Observem que não há nestes versos qualquer palavra chula, mas ela se coloca no ato da leitura. Se desejarmos metrificar ou escandir tais versos, vemos que são de sete sílabas, que terminam na última sílaba tônica (em negrito), descartando-se as demais. Notem que diferentemente das sílabas gramaticais, em razão da necessária musicalidade dos versos, as sílabas poéticas são compostas de outra forma, podendo ter além de uma, duas ou três sílabas gramaticais, como ocorrem em alguns dos versos acima, onde elas aparecem sublinhadas. E, por falar em versos, quero convidá-lo para, imediatamente, “mentalizarmos como belas poesias, com métrica e rimas perfeitas, as chuvas a cair por sobre montanhas, planaltos e planícies, abastecendo rios e represas até suas bordas”, sem transbordá-los, se a Natureza puder nos ouvir! Podemos, desde já, começar a antever, como resultados das chuvas atendidas, as paisagens mais cheias de vida e maior navegabilidade fluvial de rios e lagos? Vamos, em uníssono, imaginar e agir neste sentido, custa-nos alguma coisa tal atitude?!
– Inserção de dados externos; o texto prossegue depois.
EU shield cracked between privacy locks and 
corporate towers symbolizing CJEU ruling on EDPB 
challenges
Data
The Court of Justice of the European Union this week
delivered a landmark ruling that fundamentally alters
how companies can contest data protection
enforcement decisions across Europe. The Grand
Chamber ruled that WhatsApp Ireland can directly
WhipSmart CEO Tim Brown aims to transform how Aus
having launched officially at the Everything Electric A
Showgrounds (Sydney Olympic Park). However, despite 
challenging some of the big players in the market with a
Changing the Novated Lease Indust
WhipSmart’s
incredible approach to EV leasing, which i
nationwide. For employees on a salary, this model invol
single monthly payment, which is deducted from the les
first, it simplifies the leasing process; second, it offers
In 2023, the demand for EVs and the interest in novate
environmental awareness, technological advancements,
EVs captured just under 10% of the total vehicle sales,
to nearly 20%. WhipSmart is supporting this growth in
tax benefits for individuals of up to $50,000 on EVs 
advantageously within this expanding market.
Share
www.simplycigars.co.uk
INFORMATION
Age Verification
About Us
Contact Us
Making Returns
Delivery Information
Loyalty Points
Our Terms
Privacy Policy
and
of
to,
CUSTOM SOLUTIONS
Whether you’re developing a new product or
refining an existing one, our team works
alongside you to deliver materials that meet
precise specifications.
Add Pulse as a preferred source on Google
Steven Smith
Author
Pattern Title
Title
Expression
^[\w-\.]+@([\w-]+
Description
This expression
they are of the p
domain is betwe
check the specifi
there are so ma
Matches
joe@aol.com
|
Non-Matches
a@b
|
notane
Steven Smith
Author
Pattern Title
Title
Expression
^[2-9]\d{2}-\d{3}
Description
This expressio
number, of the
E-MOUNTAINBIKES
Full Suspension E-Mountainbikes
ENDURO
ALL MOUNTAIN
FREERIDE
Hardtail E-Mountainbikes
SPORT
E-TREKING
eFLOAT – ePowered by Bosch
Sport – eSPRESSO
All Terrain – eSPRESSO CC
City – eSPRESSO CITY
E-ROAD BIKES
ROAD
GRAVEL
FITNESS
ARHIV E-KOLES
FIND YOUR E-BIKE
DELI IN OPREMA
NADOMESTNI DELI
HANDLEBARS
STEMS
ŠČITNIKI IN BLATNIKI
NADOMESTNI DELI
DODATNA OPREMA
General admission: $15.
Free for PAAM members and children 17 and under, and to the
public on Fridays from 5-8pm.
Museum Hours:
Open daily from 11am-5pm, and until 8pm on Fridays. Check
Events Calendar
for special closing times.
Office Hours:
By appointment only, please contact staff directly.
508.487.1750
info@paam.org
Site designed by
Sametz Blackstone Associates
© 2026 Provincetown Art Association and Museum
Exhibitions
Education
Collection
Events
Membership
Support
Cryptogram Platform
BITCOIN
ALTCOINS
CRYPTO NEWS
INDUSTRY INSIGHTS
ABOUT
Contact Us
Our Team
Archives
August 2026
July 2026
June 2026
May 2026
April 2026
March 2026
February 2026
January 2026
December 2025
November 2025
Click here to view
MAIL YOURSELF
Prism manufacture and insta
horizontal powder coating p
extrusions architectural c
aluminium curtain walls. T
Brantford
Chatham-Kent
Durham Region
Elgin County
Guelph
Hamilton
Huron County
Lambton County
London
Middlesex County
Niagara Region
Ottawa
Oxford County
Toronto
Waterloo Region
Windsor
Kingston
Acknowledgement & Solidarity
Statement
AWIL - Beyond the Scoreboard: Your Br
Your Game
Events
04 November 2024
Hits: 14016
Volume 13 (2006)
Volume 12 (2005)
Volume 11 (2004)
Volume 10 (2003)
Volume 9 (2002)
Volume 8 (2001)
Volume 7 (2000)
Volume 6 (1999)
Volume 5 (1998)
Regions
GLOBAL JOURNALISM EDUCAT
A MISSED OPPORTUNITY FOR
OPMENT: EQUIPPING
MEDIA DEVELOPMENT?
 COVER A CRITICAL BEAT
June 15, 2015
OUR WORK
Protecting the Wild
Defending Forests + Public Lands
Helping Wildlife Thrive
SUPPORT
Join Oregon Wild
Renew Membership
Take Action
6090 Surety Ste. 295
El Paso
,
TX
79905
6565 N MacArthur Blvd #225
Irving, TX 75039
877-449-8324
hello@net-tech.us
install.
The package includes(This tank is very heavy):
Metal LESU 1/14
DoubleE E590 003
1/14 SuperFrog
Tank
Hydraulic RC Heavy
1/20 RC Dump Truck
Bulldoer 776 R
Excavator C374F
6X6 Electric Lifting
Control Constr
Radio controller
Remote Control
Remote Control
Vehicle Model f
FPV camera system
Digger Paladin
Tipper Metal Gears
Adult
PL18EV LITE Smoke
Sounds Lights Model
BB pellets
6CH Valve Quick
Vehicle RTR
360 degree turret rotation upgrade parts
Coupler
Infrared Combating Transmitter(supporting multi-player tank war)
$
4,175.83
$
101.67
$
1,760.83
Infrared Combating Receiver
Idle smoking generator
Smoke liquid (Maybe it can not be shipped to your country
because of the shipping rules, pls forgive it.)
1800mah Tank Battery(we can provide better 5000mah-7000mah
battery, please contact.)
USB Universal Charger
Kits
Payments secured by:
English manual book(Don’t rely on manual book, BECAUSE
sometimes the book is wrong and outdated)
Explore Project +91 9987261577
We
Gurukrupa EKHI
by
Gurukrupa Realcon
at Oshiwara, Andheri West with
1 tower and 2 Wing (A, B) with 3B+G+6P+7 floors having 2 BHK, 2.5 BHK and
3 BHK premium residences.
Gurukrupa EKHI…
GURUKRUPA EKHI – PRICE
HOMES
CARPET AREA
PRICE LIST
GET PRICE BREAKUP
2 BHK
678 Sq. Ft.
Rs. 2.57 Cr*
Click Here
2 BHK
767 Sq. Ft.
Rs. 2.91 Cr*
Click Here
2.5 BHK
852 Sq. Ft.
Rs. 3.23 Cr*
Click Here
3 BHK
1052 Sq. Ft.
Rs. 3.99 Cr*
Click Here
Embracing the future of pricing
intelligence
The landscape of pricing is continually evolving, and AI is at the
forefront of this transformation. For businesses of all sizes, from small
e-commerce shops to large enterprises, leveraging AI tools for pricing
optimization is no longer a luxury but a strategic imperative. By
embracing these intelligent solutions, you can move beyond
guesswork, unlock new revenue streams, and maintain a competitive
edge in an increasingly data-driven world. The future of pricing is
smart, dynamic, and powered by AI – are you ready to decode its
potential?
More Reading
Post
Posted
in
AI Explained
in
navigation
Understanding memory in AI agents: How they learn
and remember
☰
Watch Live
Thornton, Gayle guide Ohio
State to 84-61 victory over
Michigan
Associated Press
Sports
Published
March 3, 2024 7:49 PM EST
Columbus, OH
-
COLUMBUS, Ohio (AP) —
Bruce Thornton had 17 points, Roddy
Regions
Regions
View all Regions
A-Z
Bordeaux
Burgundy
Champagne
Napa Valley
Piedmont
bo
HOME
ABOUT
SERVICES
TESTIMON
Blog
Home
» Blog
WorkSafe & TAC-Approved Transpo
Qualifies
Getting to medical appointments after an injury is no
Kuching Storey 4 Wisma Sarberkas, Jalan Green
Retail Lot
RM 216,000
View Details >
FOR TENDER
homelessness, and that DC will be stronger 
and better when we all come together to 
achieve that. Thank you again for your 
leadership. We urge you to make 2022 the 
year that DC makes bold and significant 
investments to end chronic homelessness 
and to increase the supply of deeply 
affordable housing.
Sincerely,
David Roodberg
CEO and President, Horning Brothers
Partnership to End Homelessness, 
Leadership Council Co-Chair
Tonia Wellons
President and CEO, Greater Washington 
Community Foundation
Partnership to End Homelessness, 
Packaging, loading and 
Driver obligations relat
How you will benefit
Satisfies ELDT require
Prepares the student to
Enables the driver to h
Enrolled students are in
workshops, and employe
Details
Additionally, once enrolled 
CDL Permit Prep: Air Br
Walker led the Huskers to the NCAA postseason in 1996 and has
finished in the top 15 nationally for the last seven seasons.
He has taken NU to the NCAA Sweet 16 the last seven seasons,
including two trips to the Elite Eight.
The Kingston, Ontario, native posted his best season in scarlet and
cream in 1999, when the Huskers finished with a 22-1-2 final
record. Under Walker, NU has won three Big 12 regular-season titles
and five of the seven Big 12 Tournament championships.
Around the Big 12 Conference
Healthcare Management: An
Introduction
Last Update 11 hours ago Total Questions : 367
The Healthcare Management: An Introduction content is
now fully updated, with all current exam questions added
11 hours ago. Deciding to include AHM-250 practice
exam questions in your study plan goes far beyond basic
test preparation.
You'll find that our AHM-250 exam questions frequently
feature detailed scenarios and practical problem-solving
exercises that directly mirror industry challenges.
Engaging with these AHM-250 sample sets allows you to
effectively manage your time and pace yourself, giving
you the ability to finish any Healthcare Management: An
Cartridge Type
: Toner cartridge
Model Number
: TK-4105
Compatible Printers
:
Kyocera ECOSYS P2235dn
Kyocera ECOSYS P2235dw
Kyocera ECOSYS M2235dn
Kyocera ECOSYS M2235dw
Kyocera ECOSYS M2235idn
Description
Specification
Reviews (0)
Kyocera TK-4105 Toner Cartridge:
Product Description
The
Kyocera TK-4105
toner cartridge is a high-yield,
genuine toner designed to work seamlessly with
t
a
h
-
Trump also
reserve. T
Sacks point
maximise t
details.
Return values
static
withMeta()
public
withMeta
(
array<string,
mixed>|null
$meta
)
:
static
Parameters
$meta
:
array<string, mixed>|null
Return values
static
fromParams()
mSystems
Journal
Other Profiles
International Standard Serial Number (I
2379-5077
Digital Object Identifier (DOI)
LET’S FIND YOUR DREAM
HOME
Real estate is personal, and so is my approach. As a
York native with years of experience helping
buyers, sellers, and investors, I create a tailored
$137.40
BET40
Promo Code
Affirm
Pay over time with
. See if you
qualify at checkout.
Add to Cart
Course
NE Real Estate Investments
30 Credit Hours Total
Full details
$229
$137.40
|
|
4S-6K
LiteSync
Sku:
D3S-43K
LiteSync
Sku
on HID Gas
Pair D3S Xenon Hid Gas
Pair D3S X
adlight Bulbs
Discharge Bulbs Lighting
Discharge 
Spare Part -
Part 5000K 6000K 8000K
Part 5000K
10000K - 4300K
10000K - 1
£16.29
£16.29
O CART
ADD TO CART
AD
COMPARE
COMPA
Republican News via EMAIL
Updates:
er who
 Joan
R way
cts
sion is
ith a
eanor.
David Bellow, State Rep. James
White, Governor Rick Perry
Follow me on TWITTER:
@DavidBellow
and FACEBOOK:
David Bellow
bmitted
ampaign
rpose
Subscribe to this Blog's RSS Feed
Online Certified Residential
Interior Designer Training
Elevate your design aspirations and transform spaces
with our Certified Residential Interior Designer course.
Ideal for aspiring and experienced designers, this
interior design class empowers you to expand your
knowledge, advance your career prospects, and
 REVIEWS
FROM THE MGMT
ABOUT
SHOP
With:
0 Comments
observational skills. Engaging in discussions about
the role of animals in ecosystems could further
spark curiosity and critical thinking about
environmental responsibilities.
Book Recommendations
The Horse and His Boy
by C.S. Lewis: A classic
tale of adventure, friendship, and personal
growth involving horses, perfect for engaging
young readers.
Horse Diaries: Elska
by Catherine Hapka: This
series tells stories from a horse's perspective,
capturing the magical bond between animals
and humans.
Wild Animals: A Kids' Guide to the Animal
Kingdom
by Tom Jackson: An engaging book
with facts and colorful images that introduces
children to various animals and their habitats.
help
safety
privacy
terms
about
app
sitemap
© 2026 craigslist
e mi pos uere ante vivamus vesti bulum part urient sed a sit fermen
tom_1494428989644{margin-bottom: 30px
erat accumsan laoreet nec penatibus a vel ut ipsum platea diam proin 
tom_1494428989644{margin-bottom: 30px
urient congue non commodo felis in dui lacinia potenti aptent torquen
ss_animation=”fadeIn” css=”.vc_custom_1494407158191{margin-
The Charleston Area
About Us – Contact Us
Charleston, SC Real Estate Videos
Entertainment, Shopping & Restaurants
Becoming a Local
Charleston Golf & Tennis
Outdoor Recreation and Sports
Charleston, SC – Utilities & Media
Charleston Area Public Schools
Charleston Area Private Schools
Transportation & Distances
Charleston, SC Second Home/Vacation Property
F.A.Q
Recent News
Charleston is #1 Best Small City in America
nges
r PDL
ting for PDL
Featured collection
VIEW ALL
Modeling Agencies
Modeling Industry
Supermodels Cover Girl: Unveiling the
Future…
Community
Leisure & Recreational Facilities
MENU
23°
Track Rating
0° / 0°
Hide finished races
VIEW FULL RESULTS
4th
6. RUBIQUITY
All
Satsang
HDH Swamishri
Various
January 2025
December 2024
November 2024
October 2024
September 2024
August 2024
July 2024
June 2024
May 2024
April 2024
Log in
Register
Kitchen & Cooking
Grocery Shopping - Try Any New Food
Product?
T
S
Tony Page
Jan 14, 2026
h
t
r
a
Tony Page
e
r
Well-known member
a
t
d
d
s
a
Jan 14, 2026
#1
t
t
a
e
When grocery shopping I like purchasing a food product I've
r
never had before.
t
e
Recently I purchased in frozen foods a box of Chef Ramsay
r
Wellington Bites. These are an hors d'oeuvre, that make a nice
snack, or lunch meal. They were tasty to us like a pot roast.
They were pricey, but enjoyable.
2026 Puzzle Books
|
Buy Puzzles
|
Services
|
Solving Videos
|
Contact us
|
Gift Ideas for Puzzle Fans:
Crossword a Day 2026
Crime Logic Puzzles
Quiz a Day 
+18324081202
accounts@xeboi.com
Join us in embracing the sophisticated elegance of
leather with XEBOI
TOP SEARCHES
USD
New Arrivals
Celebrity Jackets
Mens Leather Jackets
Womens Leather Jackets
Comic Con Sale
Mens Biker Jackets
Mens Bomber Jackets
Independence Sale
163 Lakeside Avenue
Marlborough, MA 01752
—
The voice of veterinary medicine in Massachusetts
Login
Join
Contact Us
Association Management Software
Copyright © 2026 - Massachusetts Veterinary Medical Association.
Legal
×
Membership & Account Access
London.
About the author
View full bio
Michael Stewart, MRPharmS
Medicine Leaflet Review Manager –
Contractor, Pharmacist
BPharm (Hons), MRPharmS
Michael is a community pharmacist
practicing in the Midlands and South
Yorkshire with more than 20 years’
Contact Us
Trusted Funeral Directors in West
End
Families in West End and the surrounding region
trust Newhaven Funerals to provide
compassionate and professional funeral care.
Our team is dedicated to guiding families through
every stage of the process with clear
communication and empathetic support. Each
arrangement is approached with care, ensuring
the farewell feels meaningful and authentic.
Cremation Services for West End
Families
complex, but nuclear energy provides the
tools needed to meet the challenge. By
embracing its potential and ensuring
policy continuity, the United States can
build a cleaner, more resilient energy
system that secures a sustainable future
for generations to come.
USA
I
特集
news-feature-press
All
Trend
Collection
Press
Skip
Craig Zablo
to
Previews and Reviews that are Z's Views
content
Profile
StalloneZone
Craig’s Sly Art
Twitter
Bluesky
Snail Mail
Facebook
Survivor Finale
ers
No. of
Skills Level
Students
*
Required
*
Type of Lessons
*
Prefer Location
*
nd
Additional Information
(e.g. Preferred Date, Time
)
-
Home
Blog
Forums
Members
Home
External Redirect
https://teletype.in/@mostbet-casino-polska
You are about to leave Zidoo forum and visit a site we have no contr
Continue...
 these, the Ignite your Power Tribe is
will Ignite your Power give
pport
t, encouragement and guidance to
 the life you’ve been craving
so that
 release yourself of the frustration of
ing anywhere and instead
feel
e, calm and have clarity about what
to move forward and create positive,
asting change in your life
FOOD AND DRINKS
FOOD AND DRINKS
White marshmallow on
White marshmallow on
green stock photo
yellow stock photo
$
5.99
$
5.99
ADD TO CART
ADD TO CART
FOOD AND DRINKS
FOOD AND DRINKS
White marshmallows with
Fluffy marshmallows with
PS – Chuvas aqui podem ser locais, típicas de verão. Massas polares formam sistema frontal, a frente, o meio chuvoso e a massa polar a erguer o ar que, se úmido, resfria e chove. Centros de alta pressão pelo mar, chuviscos costeiros e próximos da costa; se pelo Continente, chuvas fortes, temporais. Sistema estaciona, prolongam as chuvas, se retorna como quente, perigoso! Humidade relativa, cirros com ou sem círculo solar e cúmulos-nimbos, saudades do mestre Narciso Vernizzi, a dar suas aulas do tempo! Vai chover?!